- TASK TO CARRY OUT: Copy each line of the records below that mentions the word "rendelkezésére".

- INPUT DATA:
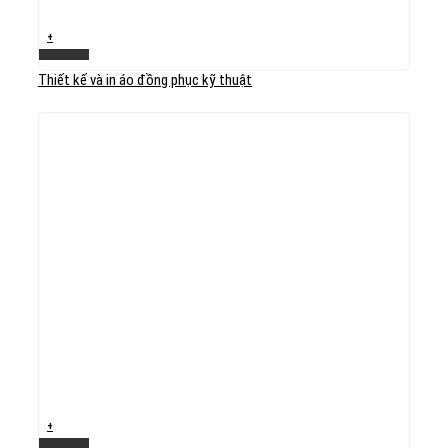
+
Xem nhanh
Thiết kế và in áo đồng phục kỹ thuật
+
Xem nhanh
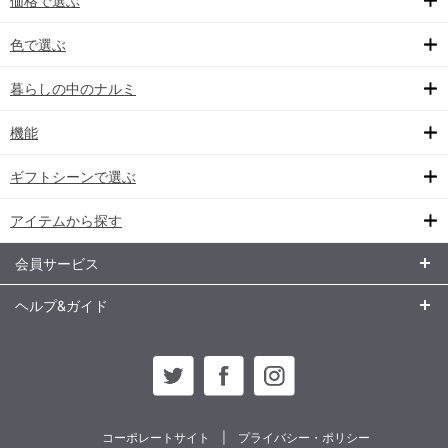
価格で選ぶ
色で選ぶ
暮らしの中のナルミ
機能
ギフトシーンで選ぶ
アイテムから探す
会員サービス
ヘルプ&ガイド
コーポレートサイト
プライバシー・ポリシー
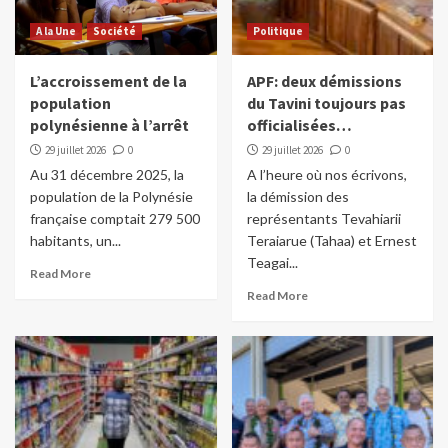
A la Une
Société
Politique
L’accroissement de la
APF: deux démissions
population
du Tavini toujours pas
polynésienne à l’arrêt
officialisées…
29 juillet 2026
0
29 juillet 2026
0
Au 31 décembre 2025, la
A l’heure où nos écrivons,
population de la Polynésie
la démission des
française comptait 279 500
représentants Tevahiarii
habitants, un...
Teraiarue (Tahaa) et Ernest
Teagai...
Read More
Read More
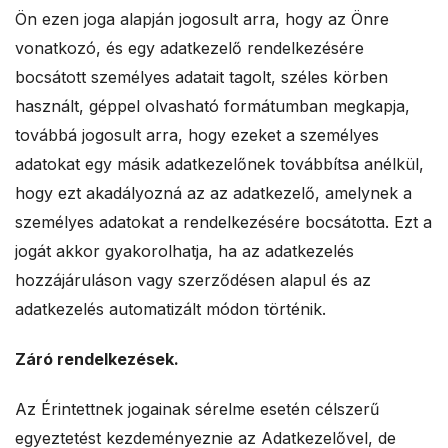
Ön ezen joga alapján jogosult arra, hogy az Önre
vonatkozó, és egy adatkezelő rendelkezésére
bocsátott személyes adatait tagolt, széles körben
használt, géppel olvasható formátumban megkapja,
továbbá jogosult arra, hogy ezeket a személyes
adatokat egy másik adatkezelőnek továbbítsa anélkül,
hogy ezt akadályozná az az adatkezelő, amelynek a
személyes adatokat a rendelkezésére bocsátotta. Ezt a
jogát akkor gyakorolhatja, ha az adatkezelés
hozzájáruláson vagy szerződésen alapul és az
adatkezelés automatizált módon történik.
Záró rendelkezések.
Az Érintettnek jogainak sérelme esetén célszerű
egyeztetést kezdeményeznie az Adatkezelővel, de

...

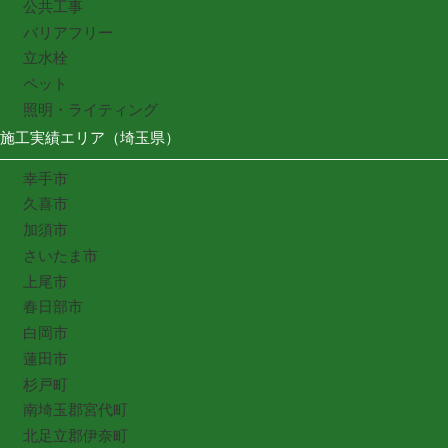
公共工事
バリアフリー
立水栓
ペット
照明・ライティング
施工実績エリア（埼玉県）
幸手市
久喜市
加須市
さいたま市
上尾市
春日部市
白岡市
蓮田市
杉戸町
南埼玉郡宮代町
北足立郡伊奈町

==

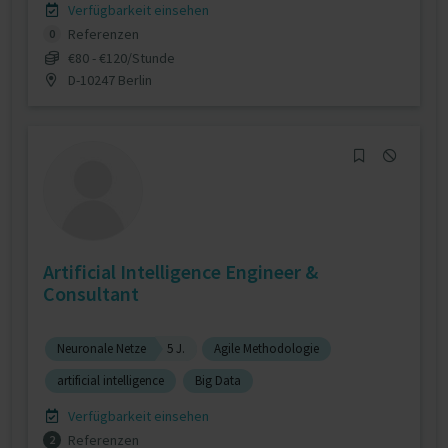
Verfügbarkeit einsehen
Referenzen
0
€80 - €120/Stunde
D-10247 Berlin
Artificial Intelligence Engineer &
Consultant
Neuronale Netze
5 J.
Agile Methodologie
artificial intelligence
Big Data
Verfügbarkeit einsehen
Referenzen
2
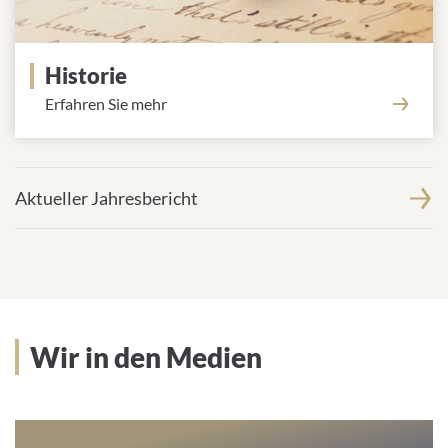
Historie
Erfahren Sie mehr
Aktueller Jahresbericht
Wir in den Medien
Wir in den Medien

- PROBLEM SOLUTION:
vonatkozó, és egy adatkezelő rendelkezésére
személyes adatokat a rendelkezésére bocsátotta. Ezt a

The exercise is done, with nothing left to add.